INSTRUCTIONS FOR THE TASK>
Calculate how many lines in the following records hold the word "Total", and report that number without comment.

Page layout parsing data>
^^^^^^^^

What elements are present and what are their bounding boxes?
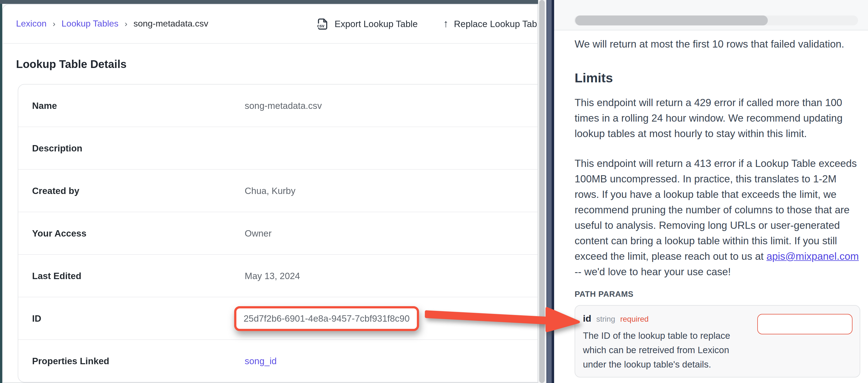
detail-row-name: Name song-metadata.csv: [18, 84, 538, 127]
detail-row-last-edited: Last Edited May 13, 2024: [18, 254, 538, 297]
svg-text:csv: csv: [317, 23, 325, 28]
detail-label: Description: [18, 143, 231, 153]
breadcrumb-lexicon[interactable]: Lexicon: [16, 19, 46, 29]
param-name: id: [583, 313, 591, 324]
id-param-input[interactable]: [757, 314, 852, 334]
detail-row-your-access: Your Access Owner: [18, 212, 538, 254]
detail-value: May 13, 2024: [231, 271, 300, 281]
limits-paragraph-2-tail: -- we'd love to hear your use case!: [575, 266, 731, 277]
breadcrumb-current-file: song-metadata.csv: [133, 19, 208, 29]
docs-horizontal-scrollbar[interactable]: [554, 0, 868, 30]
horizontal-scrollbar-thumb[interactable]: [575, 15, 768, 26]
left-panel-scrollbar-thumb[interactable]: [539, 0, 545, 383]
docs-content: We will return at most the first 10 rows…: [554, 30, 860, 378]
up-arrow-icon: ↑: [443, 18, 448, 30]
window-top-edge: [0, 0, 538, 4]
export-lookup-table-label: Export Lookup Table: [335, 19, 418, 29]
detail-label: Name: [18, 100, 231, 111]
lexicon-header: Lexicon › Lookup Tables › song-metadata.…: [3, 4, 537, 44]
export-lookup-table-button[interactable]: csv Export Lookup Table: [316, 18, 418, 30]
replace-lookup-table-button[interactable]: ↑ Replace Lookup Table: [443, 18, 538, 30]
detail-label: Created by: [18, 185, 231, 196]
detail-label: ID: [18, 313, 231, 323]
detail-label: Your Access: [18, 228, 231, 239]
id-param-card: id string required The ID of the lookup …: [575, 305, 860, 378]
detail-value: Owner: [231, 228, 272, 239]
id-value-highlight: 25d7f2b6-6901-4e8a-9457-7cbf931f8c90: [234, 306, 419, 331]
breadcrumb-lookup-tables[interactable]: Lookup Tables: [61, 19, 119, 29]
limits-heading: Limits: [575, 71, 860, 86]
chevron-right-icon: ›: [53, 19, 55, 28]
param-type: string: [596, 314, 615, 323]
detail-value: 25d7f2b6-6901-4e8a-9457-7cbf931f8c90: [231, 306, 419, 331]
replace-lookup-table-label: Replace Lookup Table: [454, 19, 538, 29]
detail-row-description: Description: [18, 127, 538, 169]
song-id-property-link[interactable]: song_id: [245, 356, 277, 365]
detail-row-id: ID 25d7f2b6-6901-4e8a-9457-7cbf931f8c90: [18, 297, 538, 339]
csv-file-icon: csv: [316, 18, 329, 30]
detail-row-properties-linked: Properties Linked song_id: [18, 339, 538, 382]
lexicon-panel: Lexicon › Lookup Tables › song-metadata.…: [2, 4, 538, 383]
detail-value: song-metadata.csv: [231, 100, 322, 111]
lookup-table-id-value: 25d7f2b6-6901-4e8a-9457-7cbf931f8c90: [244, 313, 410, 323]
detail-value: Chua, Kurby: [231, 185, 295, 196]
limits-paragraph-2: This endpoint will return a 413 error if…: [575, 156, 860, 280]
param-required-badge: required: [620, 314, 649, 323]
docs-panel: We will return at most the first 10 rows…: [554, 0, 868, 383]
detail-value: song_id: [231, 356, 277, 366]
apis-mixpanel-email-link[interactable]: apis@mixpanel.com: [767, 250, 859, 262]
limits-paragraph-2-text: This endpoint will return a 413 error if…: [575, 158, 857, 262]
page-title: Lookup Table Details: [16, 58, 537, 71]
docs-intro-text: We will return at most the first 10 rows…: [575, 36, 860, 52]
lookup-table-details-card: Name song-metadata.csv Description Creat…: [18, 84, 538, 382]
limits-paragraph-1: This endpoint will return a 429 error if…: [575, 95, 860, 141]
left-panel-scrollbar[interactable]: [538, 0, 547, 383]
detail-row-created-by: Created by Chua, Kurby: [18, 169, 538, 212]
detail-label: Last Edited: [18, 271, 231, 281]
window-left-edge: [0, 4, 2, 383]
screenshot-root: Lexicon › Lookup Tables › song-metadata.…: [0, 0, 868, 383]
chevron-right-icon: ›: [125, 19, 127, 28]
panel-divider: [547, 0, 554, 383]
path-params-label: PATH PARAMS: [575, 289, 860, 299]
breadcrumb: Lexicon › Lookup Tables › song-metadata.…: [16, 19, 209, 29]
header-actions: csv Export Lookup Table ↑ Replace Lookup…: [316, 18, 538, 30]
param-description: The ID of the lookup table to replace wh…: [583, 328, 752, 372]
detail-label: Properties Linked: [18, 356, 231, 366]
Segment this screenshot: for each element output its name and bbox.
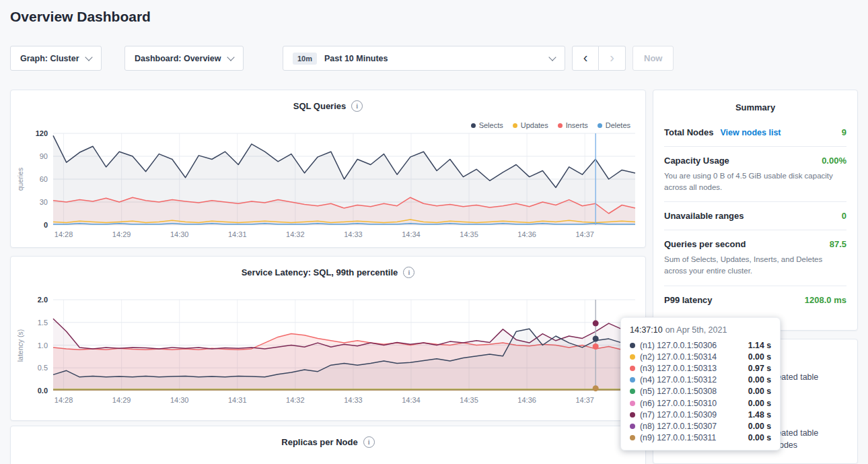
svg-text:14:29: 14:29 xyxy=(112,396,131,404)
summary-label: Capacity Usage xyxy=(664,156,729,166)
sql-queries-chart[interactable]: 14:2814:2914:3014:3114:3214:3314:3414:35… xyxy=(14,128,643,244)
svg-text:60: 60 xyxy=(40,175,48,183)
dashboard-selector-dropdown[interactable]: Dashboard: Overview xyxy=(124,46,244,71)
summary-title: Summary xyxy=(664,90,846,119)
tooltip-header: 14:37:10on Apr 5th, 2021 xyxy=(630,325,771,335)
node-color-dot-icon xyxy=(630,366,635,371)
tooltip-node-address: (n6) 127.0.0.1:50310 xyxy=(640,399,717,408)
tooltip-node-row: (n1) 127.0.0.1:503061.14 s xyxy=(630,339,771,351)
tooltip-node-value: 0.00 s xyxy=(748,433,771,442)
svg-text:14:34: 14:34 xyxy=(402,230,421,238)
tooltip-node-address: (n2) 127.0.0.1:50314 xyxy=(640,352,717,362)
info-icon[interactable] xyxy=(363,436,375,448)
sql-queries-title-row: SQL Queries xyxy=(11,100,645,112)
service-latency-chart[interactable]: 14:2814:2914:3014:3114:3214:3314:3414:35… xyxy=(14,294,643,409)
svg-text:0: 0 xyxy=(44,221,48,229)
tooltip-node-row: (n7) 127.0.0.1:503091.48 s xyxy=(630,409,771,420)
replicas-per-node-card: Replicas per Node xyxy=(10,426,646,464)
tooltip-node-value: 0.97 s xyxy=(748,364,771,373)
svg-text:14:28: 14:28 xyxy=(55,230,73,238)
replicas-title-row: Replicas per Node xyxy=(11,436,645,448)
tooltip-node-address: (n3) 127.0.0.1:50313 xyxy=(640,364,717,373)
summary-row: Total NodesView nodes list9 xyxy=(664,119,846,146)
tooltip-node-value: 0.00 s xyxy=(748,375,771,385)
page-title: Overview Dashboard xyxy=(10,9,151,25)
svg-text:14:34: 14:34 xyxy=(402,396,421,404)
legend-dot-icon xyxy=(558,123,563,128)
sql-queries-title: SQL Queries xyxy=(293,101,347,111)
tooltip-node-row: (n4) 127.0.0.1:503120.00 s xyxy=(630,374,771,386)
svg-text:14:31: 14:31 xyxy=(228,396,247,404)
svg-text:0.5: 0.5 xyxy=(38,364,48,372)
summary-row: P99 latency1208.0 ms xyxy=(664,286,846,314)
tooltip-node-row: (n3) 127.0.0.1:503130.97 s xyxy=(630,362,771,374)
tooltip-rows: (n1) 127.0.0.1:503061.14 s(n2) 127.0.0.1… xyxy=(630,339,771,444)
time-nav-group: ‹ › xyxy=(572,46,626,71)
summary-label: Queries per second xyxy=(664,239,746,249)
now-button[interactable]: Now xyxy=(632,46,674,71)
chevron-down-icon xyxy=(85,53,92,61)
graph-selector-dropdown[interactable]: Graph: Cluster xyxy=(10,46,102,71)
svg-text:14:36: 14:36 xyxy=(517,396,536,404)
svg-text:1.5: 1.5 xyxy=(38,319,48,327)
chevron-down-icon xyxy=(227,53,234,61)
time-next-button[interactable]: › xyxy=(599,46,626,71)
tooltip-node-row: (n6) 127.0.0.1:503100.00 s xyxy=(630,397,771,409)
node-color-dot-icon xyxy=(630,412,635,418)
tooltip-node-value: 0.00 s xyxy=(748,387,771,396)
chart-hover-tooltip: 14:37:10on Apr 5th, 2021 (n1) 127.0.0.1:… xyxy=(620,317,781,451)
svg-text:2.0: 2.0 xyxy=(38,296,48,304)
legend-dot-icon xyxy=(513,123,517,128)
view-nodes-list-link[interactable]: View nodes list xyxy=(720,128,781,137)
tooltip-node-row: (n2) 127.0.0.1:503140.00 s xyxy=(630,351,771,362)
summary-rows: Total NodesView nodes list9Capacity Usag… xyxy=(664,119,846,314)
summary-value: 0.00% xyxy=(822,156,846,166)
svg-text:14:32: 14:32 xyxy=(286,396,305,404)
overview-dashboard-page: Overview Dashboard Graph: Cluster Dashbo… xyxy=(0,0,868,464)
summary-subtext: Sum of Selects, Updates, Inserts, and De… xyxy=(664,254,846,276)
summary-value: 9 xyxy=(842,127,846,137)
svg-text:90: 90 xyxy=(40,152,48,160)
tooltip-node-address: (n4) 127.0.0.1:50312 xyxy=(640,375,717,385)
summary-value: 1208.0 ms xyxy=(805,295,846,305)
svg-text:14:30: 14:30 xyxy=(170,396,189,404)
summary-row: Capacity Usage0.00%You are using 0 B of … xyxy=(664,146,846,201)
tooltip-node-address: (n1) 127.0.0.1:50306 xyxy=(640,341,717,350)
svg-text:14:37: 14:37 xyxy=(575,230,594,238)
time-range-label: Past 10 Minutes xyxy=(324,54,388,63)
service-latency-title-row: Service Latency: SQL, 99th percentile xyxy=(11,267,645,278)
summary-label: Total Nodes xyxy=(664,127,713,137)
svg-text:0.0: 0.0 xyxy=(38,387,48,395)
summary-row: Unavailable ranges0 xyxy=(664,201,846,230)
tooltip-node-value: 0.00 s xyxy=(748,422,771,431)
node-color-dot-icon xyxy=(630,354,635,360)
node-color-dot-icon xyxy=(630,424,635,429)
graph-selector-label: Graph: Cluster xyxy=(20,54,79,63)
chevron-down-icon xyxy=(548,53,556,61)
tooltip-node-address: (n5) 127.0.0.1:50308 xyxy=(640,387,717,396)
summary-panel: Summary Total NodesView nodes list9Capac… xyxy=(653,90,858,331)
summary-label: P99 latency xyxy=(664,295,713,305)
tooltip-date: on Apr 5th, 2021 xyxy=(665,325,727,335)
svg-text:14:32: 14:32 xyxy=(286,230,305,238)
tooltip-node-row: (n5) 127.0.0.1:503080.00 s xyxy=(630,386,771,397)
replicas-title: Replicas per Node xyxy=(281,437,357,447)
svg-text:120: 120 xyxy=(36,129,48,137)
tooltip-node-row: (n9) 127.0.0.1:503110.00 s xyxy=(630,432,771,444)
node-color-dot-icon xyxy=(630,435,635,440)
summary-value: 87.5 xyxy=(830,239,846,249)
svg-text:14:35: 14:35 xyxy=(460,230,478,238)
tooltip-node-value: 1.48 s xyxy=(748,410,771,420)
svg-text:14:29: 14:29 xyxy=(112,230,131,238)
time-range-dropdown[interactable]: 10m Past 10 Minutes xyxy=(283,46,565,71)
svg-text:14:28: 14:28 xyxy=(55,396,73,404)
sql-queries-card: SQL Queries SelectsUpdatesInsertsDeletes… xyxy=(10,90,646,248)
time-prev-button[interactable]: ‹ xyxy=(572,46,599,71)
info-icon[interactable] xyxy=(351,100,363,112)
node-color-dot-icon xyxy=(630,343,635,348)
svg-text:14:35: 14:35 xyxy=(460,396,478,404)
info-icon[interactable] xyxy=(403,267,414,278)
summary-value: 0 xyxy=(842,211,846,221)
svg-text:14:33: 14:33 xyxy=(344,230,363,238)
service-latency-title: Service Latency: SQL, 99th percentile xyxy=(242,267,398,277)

^^^^^^^^

SOLVED PROBLEM>
4